Lennikov, who has lived in Canada for 11 years, said he never hid his involvement with the KGB and debriefed Canadian intelligence about his past work after moving to Canada.
But the Canadian Border Services Agency decided in 2004 that Lennikov should not be allowed to stay because of his KGB past, and the Immigration and Refugee Board agreed in 2006.
Lennikov's final appeal to remain in Canada was rejected by the court on Monday.
Canadian authorities have allowed Lennikov's wife and 17-year-old son to remain in Canada "for compassionate and humanitarian reasons," Lennikov said.
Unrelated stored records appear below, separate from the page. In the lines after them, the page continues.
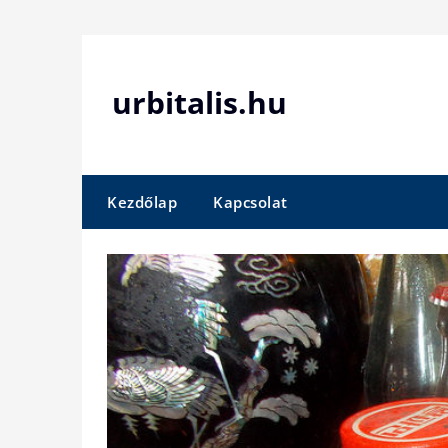
Skip
to
content
urbitalis.hu
Kezdőlap
Kapcsolat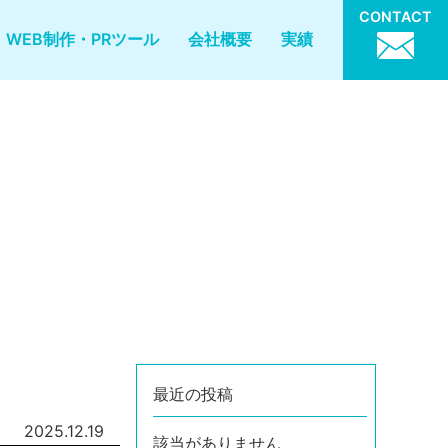
CONTACT
WEB制作・PRツール
会社概要
実績
最近の投稿
2025.12.19
該当がありません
A number of former intelligence officers have fled Russia over the years. Former FSB Colonel Alexander Litvinenko received asylum in Britain in May 2001, two years after publicly accusing his FSB superiors of ordering him to kill exiled tycoon Boris Berezovsky, at the time a powerful Kremlin insider. Litvinenko died in London in 2006 after being poisoned with a radioactive substance.
Retired KGB Major General Oleg Kalugin, who worked as a spy in New York and Washington in the late 1960s and early 1970s, moved to the United States in 1994. In 2002, a Moscow court tried and convicted him in absentia of spying for the United States.
An FSB spokesman declined immediate comment on the Lennikov case Wednesday.
Lennikov said he left Russia for Japan in 1995 and moved to Canada two years later. He arrived in Canada on a student visa, and his wife and son were issued visas to accompany him, said Monday's court order, a copy of which was posted on the web site of the Vancouver Sun newspaper. From 1999 to February 2009, his visa was extended to allow him to complete various university degrees, but a request for another extension was refused on May 19, the court order said.
Lennikov said he is a longtime member of the Lutheran church where he is now staying.
The church's pastor, Richard Hergesheimer, said he had no qualms about offering Lennikov sanctuary. "We have worked with the family and suffered with them through all their ups and downs, and it was clear that sanctuary might have to be an option, a last resort," he told AP.